A federal appeals court issued an order on Wednesday halting two U.S. Food and Drug Administration (FDA) actions which loosened restrictions around mifepristone, the first pill used in a two-drug chemical abortion regimen.
A three-judge panel of the conservative U.S. Court of Appeals for the Fifth Circuit ruled that the FDA’s 2016 decision to allow the abortion pill to be taken later in pregnancy is unlawful. The court said the same of the FDA’s 2021 rule change, which allowed the abortion pill to be mailed directly to patients and allowed medical professionals other than doctors to prescribe mifepristone.
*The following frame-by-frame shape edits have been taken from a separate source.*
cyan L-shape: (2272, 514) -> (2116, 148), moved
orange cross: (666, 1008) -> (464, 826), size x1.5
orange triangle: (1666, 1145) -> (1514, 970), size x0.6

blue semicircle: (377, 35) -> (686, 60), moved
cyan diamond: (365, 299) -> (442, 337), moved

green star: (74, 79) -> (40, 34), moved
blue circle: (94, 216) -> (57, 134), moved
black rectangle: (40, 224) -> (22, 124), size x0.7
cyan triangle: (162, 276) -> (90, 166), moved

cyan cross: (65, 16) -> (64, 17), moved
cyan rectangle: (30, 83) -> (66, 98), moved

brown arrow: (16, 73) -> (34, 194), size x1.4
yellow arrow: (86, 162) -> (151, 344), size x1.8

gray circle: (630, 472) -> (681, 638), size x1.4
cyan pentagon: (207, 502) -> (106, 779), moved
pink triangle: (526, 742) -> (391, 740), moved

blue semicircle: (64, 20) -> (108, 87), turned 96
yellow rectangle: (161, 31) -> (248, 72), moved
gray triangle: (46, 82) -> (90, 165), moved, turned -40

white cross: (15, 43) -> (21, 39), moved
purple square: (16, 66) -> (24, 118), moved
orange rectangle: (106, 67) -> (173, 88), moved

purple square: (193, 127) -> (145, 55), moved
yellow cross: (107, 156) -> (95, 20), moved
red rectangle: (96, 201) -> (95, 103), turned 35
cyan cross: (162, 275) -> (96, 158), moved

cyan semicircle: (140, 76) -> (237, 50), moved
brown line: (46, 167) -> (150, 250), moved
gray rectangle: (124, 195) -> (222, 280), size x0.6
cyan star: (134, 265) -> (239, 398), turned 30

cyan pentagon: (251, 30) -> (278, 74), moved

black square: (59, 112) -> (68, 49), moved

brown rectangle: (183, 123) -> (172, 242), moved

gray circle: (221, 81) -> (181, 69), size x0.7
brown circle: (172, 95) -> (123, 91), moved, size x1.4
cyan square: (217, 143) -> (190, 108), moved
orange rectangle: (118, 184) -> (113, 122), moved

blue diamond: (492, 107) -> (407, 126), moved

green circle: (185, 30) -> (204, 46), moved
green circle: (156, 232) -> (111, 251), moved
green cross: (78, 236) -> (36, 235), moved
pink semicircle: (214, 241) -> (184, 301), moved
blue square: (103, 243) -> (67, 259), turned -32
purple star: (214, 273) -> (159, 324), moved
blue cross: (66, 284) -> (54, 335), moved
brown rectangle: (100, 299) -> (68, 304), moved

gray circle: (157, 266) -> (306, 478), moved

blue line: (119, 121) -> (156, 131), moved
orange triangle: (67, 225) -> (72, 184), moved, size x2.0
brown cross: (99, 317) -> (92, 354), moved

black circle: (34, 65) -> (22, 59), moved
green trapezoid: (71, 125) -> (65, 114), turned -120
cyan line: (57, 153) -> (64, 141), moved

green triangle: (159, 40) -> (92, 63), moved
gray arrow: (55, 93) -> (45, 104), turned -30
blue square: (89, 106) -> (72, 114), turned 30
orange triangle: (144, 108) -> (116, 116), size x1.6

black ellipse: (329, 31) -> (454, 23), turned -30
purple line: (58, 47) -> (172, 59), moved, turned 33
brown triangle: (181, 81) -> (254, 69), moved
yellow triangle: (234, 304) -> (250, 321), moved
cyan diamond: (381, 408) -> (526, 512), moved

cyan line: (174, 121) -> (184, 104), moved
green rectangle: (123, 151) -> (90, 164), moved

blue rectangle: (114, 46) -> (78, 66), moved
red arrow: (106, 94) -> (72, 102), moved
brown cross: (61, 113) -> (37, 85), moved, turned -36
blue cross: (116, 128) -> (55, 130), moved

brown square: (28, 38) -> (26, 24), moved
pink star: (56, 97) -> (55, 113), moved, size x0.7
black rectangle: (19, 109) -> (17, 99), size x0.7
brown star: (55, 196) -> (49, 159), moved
“In loosening mifepristone’s safety restrictions, FDA failed to address several important concerns about whether the drug would be safe for the women who use it,” reads the panel opinion, penned by Judge Jennifer Walker Elrod.
“It failed to consider the cumulative effect of removing several important safeguards at the same time. It failed to consider whether those ‘major’ and ‘interrelated’ changes might alter the risk profile, such that the agency should continue to mandate reporting of non-fatal adverse events,” the opinion continued. “And it failed to gather evidence that affirmatively showed that mifepristone could be used safely without being prescribed and dispensed in person.”
Elrod wrote that at the preliminary stage, plaintiffs “have made a substantial showing” that the 2016 and 2021 rule changes violate the Administrative Procedure Act (APA).
Despite the court’s ruling against the government and the drug manufacturer, mifepristone will remain available for now under existing regulations while the litigation continues. The Supreme Court preemptively paused any ruling from an appeals court this spring, pending a petition for the Supreme Court to take the case. If the Supreme Court does not take the case, the Fifth Circuit’s order will go into effect.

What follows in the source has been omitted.